Anyone out there with real world experience that can help me out in what to buy?
Please don't say to Radions, LOL I don't have that budget


----------



## tom g (Jul 8, 2009)

*light*

can u angle the light on the side facing the top of the tank . so u are away from the duct work ...


----------



## Flagswipe (Jul 10, 2012)

tom g said:


> can u angle the light on the side facing the top of the tank . so u are away from the duct work ...

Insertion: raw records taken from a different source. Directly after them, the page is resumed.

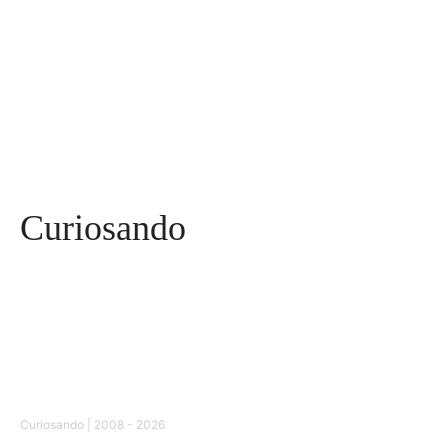
Saúde
96
Curiosidades
91
Tecnologia
84
Entrevistas
71
Curiosando
Curiosando | 2008 - 2026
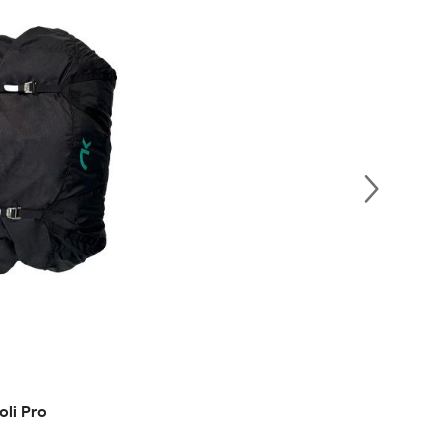
oli Pro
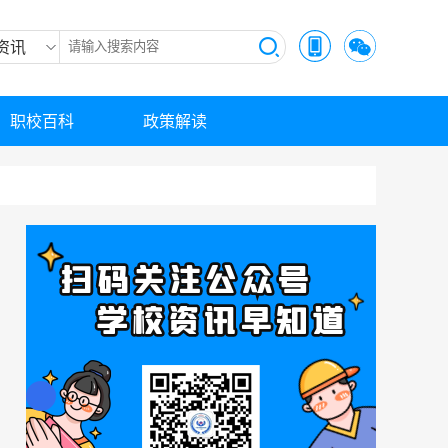
资讯
职校百科
政策解读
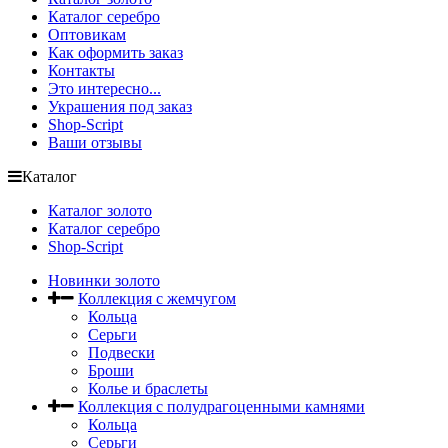
Каталог серебро
Оптовикам
Как оформить заказ
Контакты
Это интересно...
Украшения под заказ
Shop-Script
Ваши отзывы
Каталог
Каталог золото
Каталог серебро
Shop-Script
Новинки золото
Коллекция с жемчугом
Кольца
Серьги
Подвески
Броши
Колье и браслеты
Коллекция с полудрагоценными камнями
Кольца
Серьги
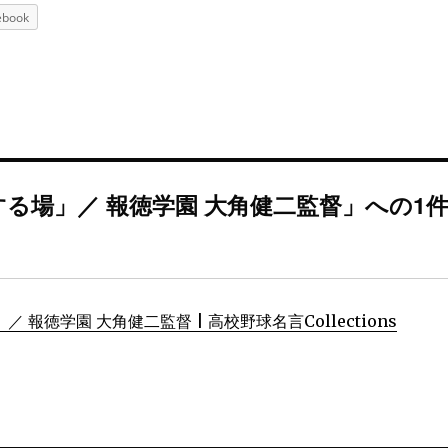
ebook
る場」／ 報徳学園 大角健二監督」への1
徳学園 大角健二監督 | 高校野球名言Collections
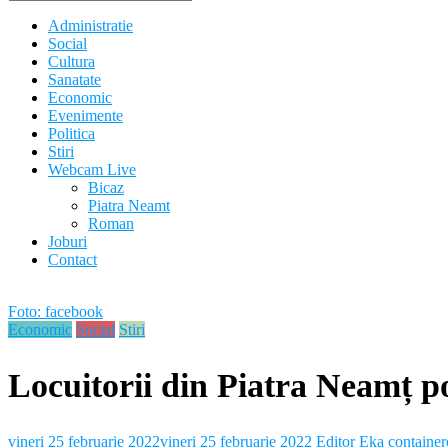
Administratie
Social
Cultura
Sanatate
Economic
Evenimente
Politica
Stiri
Webcam Live
Bicaz
Piatra Neamt
Roman
Joburi
Contact
Foto: facebook
Economic
Social
Stiri
Locuitorii din Piatra Neamț po
vineri 25 februarie 2022
vineri 25 februarie 2022
Editor Eka
container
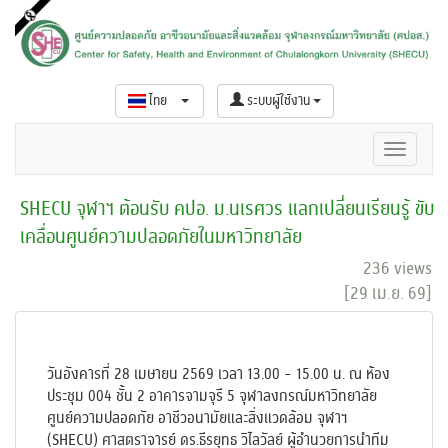
ไทย
ระบบผู้ใช้งาน
SHECU จุฬาฯ ต้อนรับ คปอ. ม.นเรศวร แลกเปลี่ยนเรียนรู้ ขับ
เคลื่อนศูนย์ความปลอดภัยในมหาวิทยาลัย
236 views
[29 เม.ย. 69]
วันอังคารที่ 28 เมษายน 2569 เวลา 13.00 - 15.00 น. ณ ห้อง
ประชุม 004 ชั้น 2 อาคารจามจุรี 5 จุฬาลงกรณ์มหาวิทยาลัย
ศูนย์ความปลอดภัย อาชีวอนามัยและสิ่งแวดล้อม จุฬาฯ
(SHECU) ศาสตราจารย์ ดร.ธีรยุทธ วิไลวัลย์ ผู้อำนวยการนำทีม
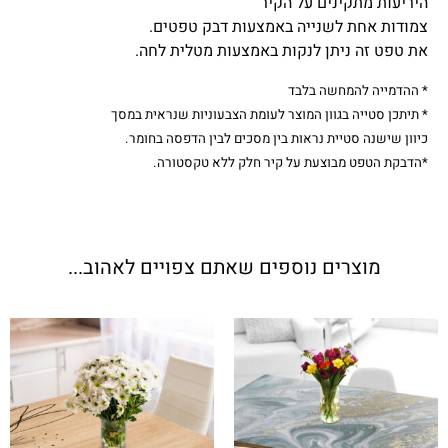
היריעות מתקינים על הקיר
צמודות אחת לשנייה באמצעות דבק טפטים.
את טפט זה ניתן לנקות באמצעות מטלית לחה.
* ההדמייה להמחשה בלבד
* תיתכן סטייה בגוון המוצר לעומת הצבעוניות שנראית במסך
כיוון שישנה סטיית נראות בין מסכים לבין הדפסה בחומר.
*הדבקת הטפט מבוצעת על קיר חלק ללא טקסטורה.
מוצרים נוספים שאתם צפויים לאהוב...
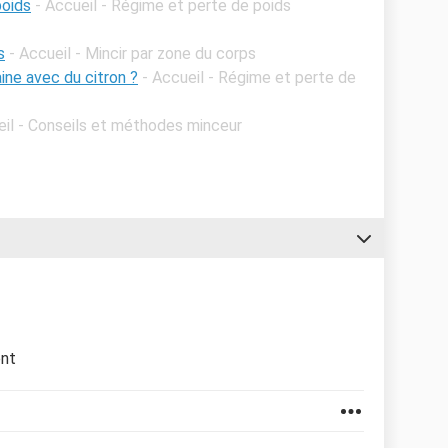
poids
- Accueil - Régime et perte de poids
s
- Accueil - Mincir par zone du corps
ne avec du citron ?
- Accueil - Régime et perte de
eil - Conseils et méthodes minceur
ent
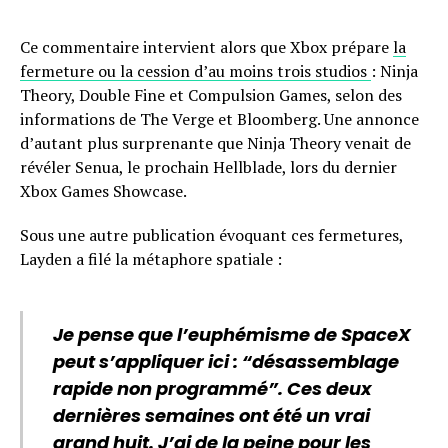
Ce commentaire intervient alors que Xbox prépare
la
fermeture ou la cession d’au moins trois studios
: Ninja
Theory, Double Fine et Compulsion Games, selon des
informations de The Verge et Bloomberg. Une annonce
d’autant plus surprenante que Ninja Theory venait de
révéler Senua, le prochain Hellblade, lors du dernier
Xbox Games Showcase.
Sous une autre publication évoquant ces fermetures,
Layden a filé la métaphore spatiale :
Je pense que l’euphémisme de SpaceX
peut s’appliquer ici : “désassemblage
rapide non programmé”. Ces deux
dernières semaines ont été un vrai
grand huit. J’ai de la peine pour les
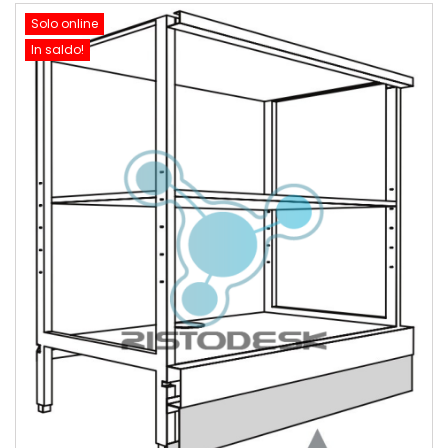
Solo online
In saldo!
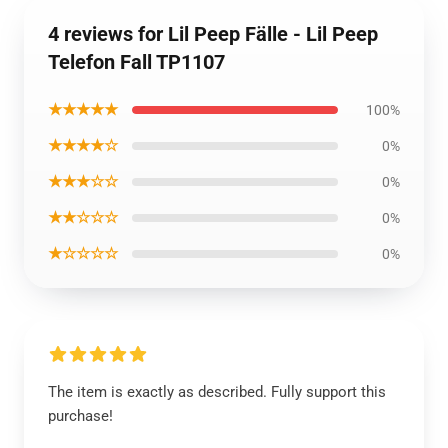
4 reviews for Lil Peep Fälle - Lil Peep
Telefon Fall TP1107
★★★★★
100%
★★★★☆
0%
★★★☆☆
0%
★★☆☆☆
0%
★☆☆☆☆
0%
The item is exactly as described. Fully support this
purchase!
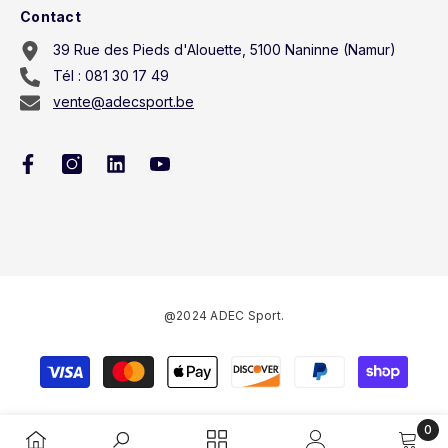
Contact
39 Rue des Pieds d'Alouette, 5100 Naninne (Namur)
Tél : 081 30 17 49
vente@adecsport.be
@2024 ADEC Sport.
Méthodes
de
paiement
0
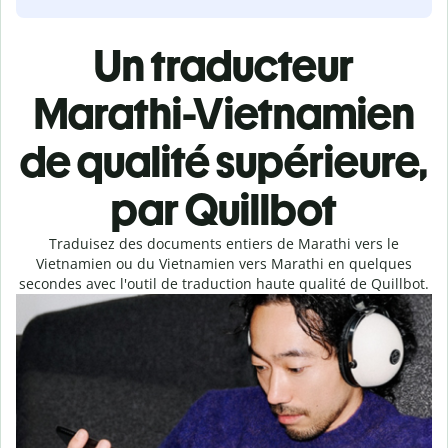
Un traducteur
Marathi-Vietnamien
de qualité supérieure,
par Quillbot
Traduisez des documents entiers de Marathi vers le
Vietnamien ou du Vietnamien vers Marathi en quelques
secondes avec l'outil de traduction haute qualité de Quillbot.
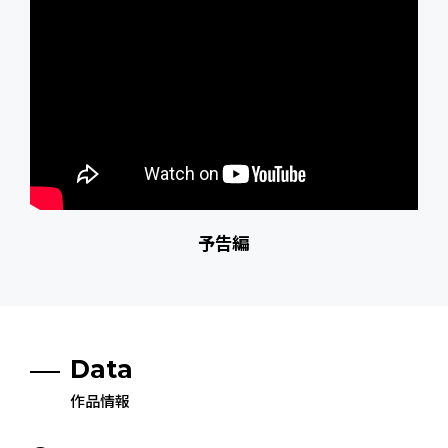
予告編
Data
作品情報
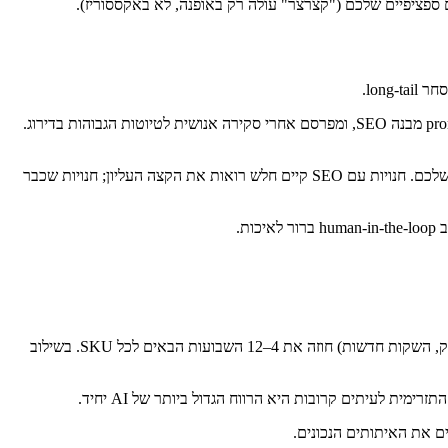
pipeline מושך הזדמנויות מילות מפתח מנתוני החיפוש שלכם ומ-Ahrefs/SEMrush, מנסח תוכן עם Claude או GPT-5 מול קול מותג ו-prompt מבנה SEO, ומפרסם אחרי סקירה אנושית לטיוטות הגבוהות בדירוג.
עלייה של 20–80% בתנועה אורגנית של דף קטגוריה במהלך 6–12 חודשים. השונות מונעת על ידי תחרותיות הקטגוריה וסמכות הדומיין שלכם. חנויות עם SEO קיים חלש רואות את הקצה העליון; חנויות שכבר
מודל חיזוי (Prophet, statsforecast, או טרנספורמר מותאם) מאומן על היסטוריית המכירות שלכם פלוס אפקטי לוח שנה (חגים, טיסות שיווק, השקות חדשות) חוזה את 4–12 השבועות הבאים לכל SKU. בשילוב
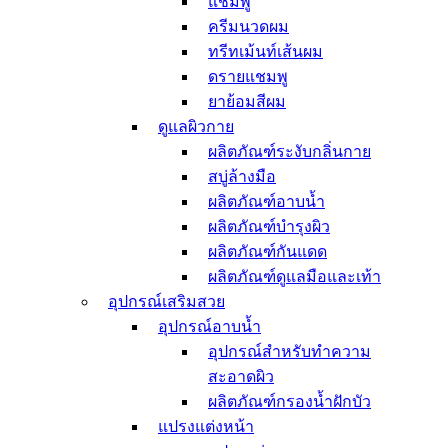
แชมพู
สำหรับเด็ก
เครื่องออกกำลังกาย
ครีมนวดผม
Seoul Made
ทรีทเม้นท์เส้นผม
ดรายแชมพู
ยาย้อมสีผม
ดูแลผิวกาย
ผลิตภัณฑ์ระงับกลิ่นกาย
สบู่ล้างมือ
ผลิตภัณฑ์อาบน้ำ
ผลิตภัณฑ์บำรุงผิว
ผลิตภัณฑ์กันแดด
ผลิตภัณฑ์ดูแลมือและเท้า
อุปกรณ์เสริมสวย
อุปกรณ์อาบน้ำ
อุปกรณ์สำหรับทำความ
สะอาดผิว
ผลิตภัณฑ์กรองน้ำฝักบัว
แปรงแต่งหน้า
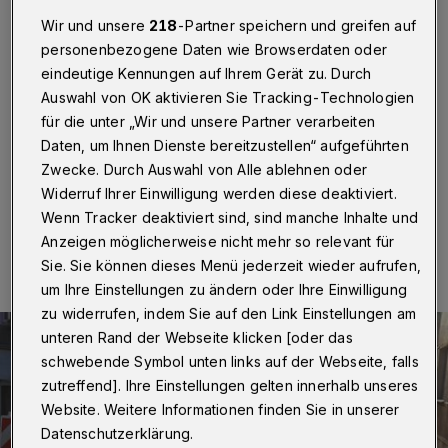
Wuppertal
·
Als erstes startet am Freitag (27.
Wir und unsere
218
-Partner speichern und greifen auf
November 2020) die neue Tempo-40-Blitzersäule an
personenbezogene Daten wie Browserdaten oder
der Westkotter Straße in Wuppertal. Im Laufe des
eindeutige Kennungen auf Ihrem Gerät zu. Durch
Vormittags werden dort die Kameras installiert und der
Auswahl von OK aktivieren Sie Tracking-Technologien
Blitzer wird eingeschaltet. Er überwacht dann die
Tempo-40-Zone auf der Westkotter Straße
für die unter „Wir und unsere Partner verarbeiten
bergaufwärts und -abwärts.
Daten, um Ihnen Dienste bereitzustellen“ aufgeführten
Zwecke. Durch Auswahl von Alle ablehnen oder
Widerruf Ihrer Einwilligung werden diese deaktiviert.
Wenn Tracker deaktiviert sind, sind manche Inhalte und
27.11.2020 , 11:00 Uhr
Eine Minute Lesezeit
Anzeigen möglicherweise nicht mehr so relevant für
Sie. Sie können dieses Menü jederzeit wieder aufrufen,
um Ihre Einstellungen zu ändern oder Ihre Einwilligung
zu widerrufen, indem Sie auf den Link Einstellungen am
unteren Rand der Webseite klicken [oder das
schwebende Symbol unten links auf der Webseite, falls
zutreffend]. Ihre Einstellungen gelten innerhalb unseres
Website. Weitere Informationen finden Sie in unserer
Datenschutzerklärung.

Its possible but hoping I don't have to do that
Im looking at the Kessil AP700. Pretty sure it would work but its an expensive experiment if it doesn't work


----------



## darkangel66n (May 15, 2013)

I think this would work for you: https://sbreeflights.com/sbox-reef-lights/13-sbox-30-basic-3-channel.html . I have two of them and love them. You can adjust the leg height to whatever you need. They are great lights and grow anything you want.


----------



## Flagswipe (Jul 10, 2012)

darkangel66n said:


> I think this would work for you: https://sbreeflights.com/sbox-reef-lights/13-sbox-30-basic-3-channel.html . I have two of them and love them. You can adjust the leg height to whatever you need. They are great lights and grow anything you want.


will look at those, thanks


----------